NOT TO BE TRUSSTED: There’s a mystery in UK trade circles. International trade deals are simply not magically falling into the country’s lap. This is contrary to standard Brexit doctrine, and is not to be tolerated.
This is also despite world beating negotiator Liz Truss being in charge. Truss brings an indefatigable energy and competence to the job. Many have compared her favourably to the great Chris Grayling mistakenly ordering pizza for a hedgehog.
Brexit is an outstanding success, goes the government line. Therefore, the trade deals Truss managed to salvage are an outstanding success. Therefore Truss is an… well, you get the picture. No amount of reality is going to dent this cheerful belief if only one contrived narrative can be constructed.
So, now that the UK has comprehensively trashed, I mean, enhanced, its international reputation, you can trust Truss to be our Trump card. She will bring the bigliest, the bestest trade deals, none bester.

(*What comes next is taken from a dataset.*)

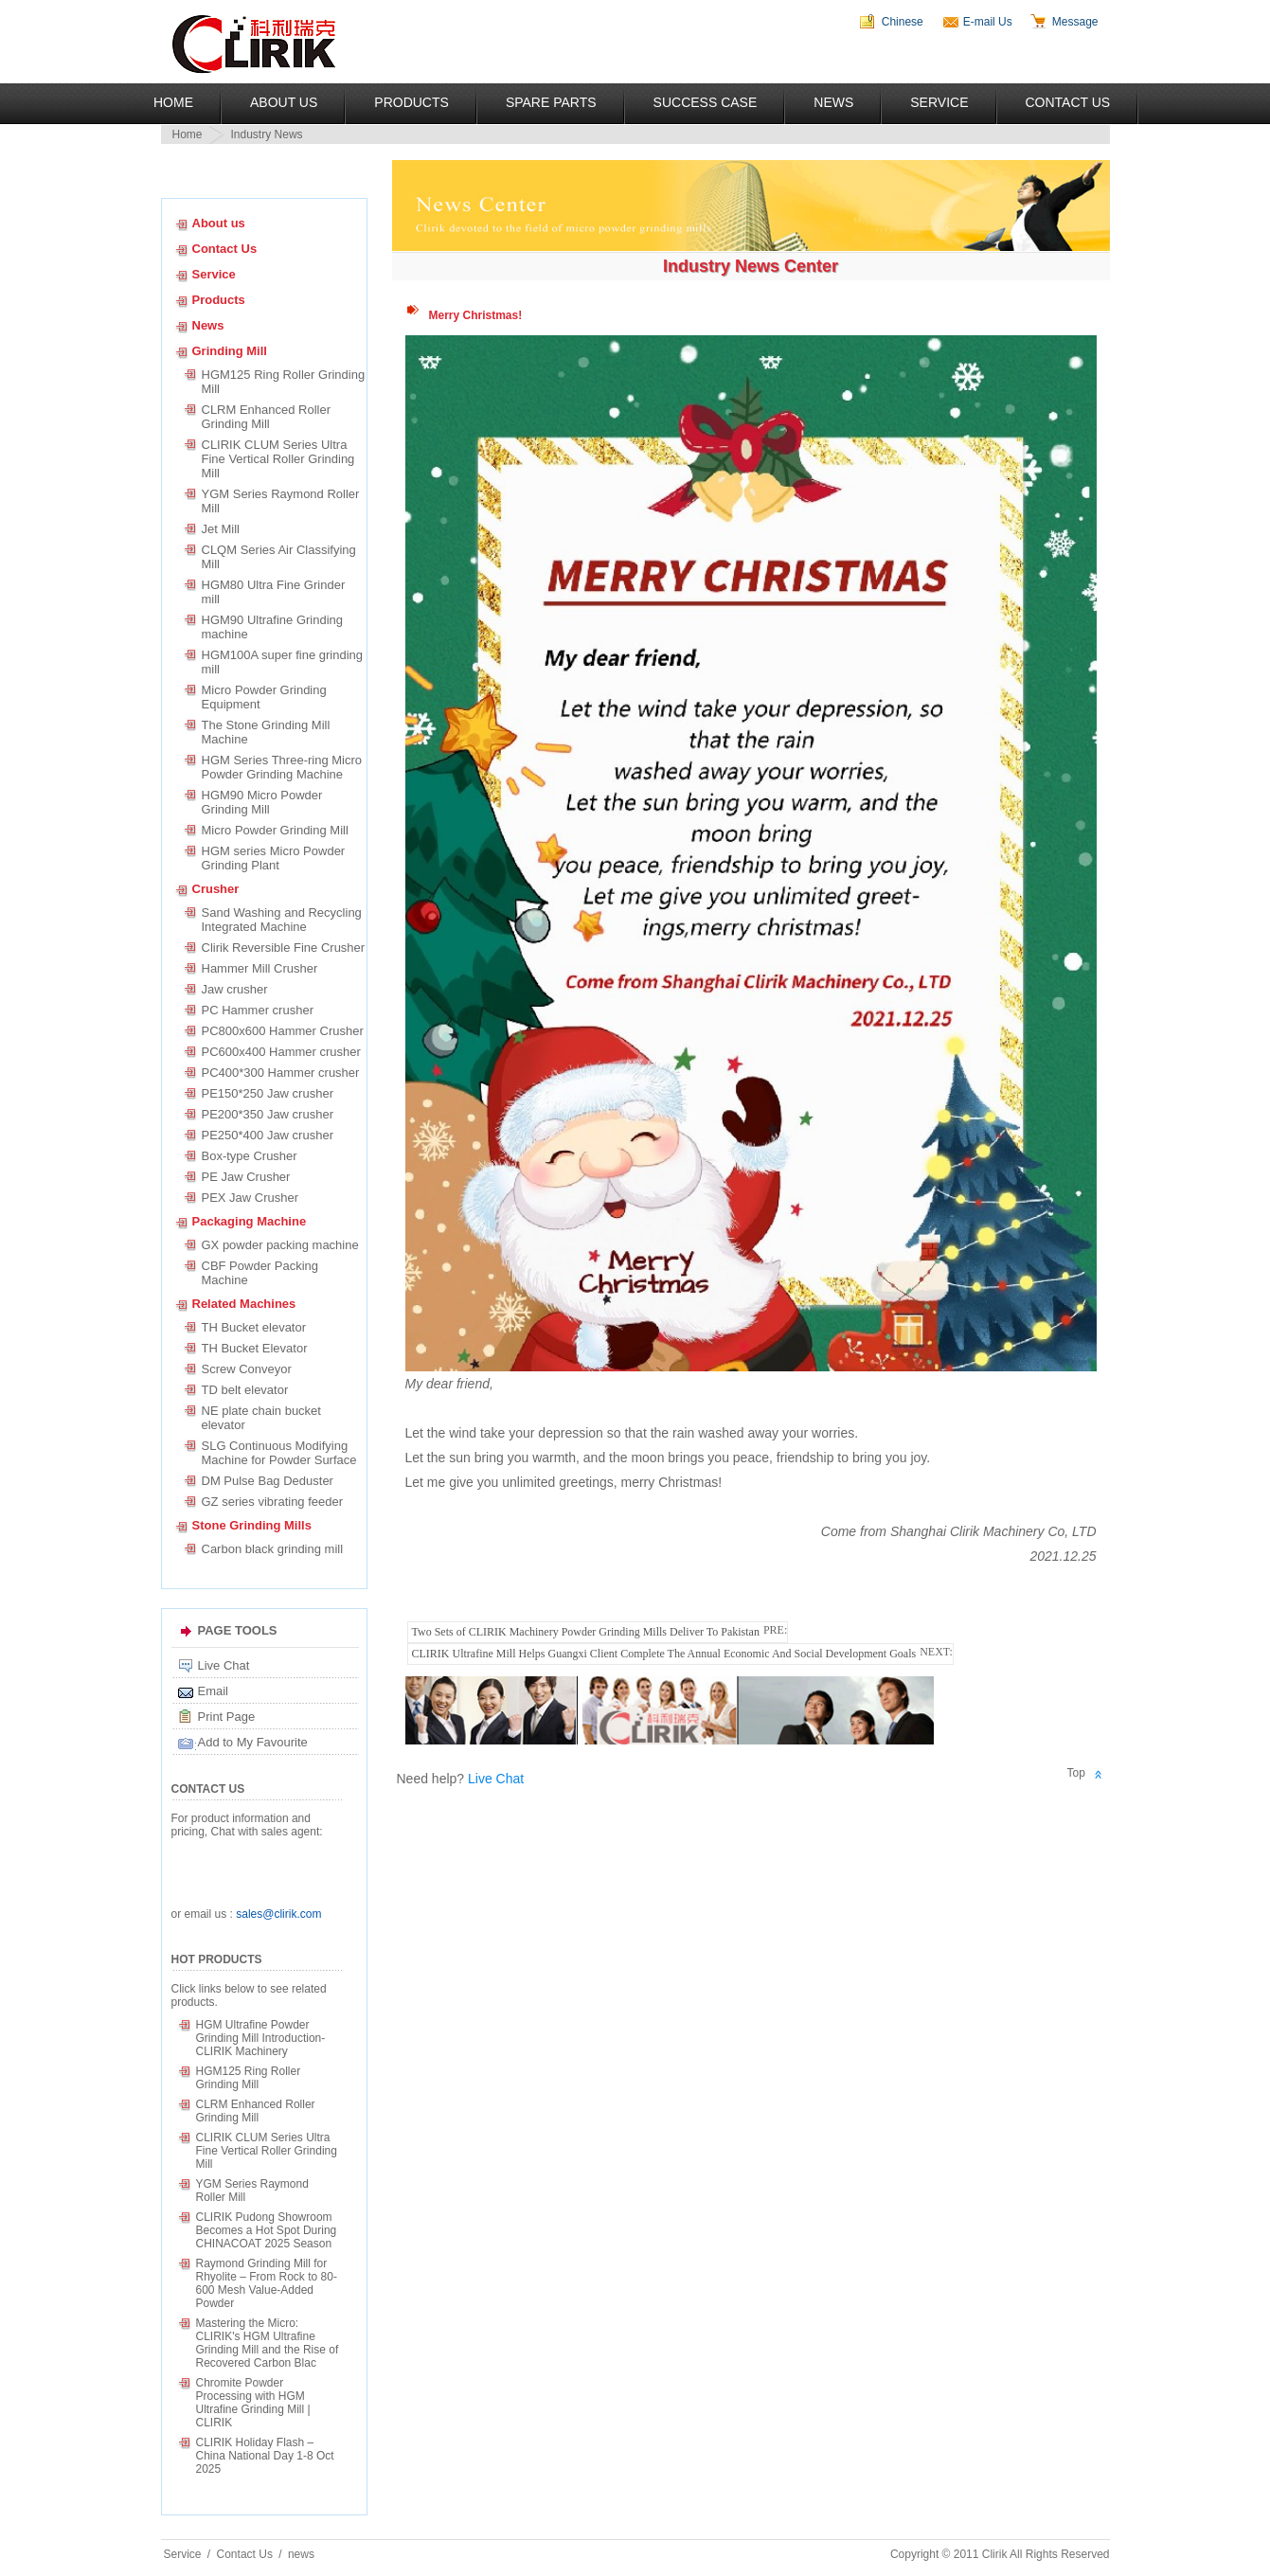 This screenshot has width=1270, height=2576. I want to click on Top, so click(1076, 1773).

Truss is on the verge of asking to join the powerful Pacific Islands Partnership. The UK is a natural addition to the group, being just the other side of the planet. She eagerly anticipates trade deals with Tonga, the Solomon Islands, and Bikini Atoll.
“It will be free trade, not expensive trade,” announced Truss, smugly revelling in the fact that she had learned what ‘free trade’ meant. “We will have all the coconuts we can eat! And the strontium-90 does give one a good healthy glow!”

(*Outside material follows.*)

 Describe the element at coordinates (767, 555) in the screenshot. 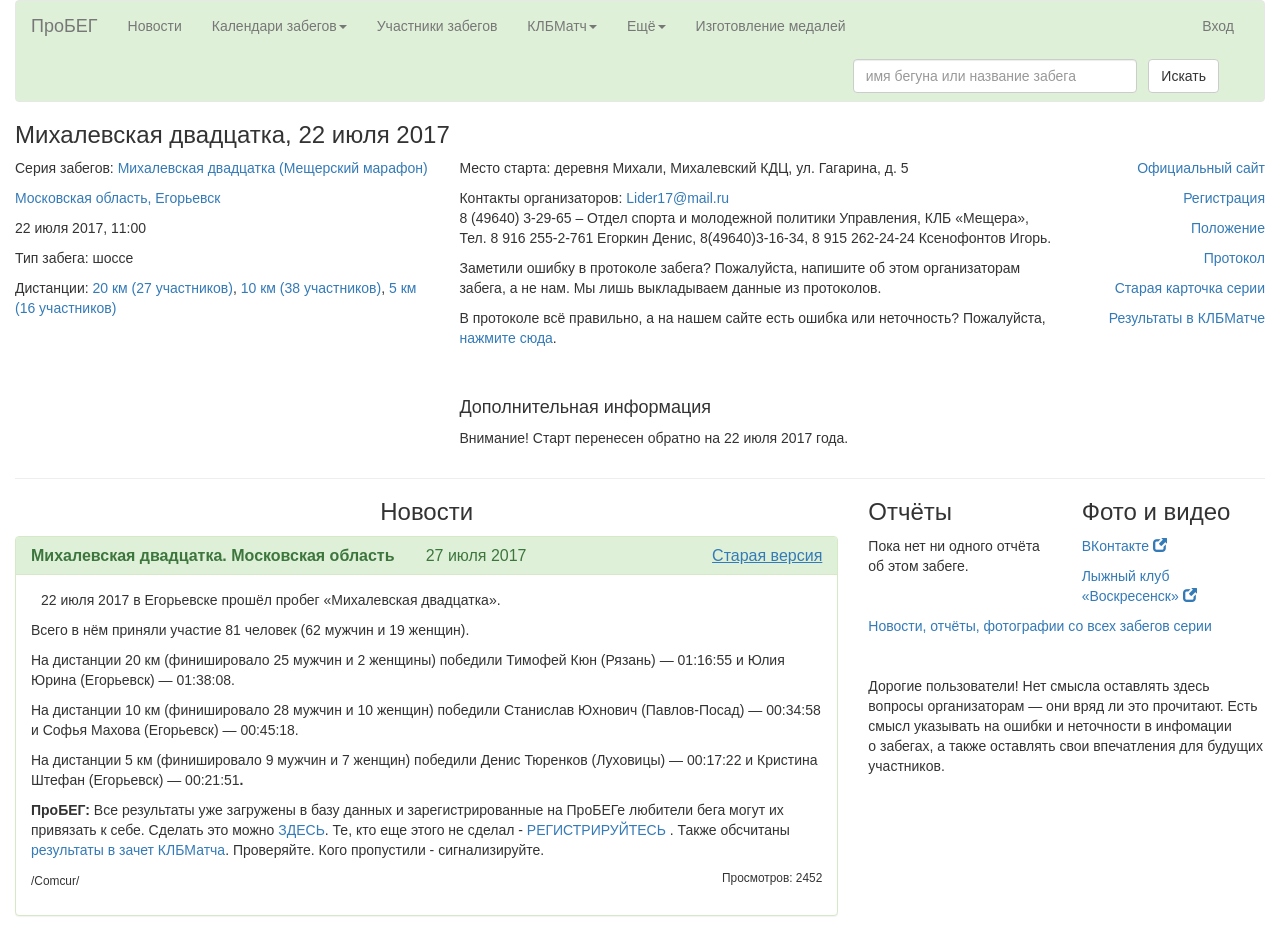

I see `Старая версия` at that location.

Strontium-90, caesium-137, catch-22. No wonder we got the coconuts so cheap.
“And it’s all tariff free! Nothing to pay there either!” Truss burbled on, exuding confidence from every greasy pore. “We will send a flotilla any day now!”
And the radioactive coconuts won’t be Trussed up in red tape?
“Ha ha! I see what you did there!” she giggled. “No, they will be packed in boxes, not tied up.”
The future’s bright. Or at least, glows in the dark.